**What the task requires:** Output all entries precisely and leave out the pictures.

**Given data:**
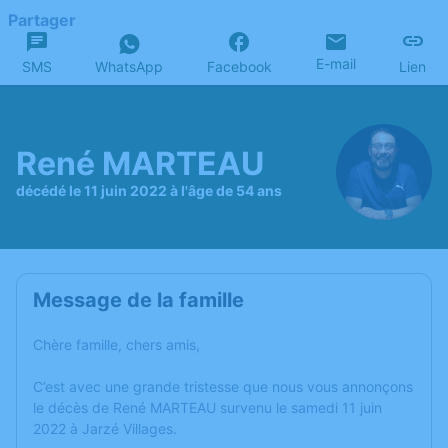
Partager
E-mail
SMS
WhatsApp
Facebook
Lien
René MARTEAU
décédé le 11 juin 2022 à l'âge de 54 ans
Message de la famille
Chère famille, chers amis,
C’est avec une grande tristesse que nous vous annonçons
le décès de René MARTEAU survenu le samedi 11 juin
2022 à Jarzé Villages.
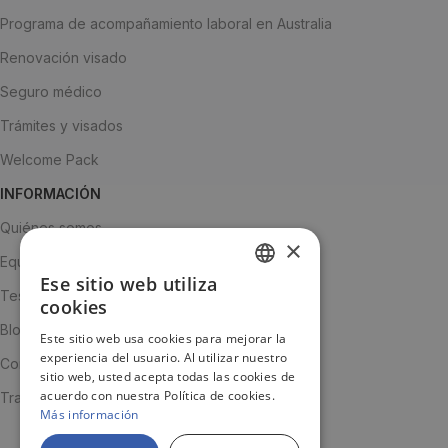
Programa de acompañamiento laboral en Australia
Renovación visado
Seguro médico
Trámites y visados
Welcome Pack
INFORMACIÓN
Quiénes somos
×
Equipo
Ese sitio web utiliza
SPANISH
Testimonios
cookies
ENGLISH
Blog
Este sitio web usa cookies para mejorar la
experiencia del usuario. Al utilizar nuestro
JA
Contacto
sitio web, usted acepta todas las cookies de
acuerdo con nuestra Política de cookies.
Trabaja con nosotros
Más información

**Task response:**
Partager
E-mail
SMS
WhatsApp
Facebook
Lien
René MARTEAU
décédé le 11 juin 2022 à l'âge de 54 ans
Message de la famille
Chère famille, chers amis,
C’est avec une grande tristesse que nous vous annonçons
le décès de René MARTEAU survenu le samedi 11 juin
2022 à Jarzé Villages.
Programa de acompañamiento laboral en Australia
Renovación visado
Seguro médico
Trámites y visados
Welcome Pack
INFORMACIÓN
Quiénes somos
×
Equipo
Ese sitio web utiliza
SPANISH
Testimonios
cookies
ENGLISH
Blog
Este sitio web usa cookies para mejorar la
experiencia del usuario. Al utilizar nuestro
JA
Contacto
sitio web, usted acepta todas las cookies de
acuerdo con nuestra Política de cookies.
Trabaja con nosotros
Más información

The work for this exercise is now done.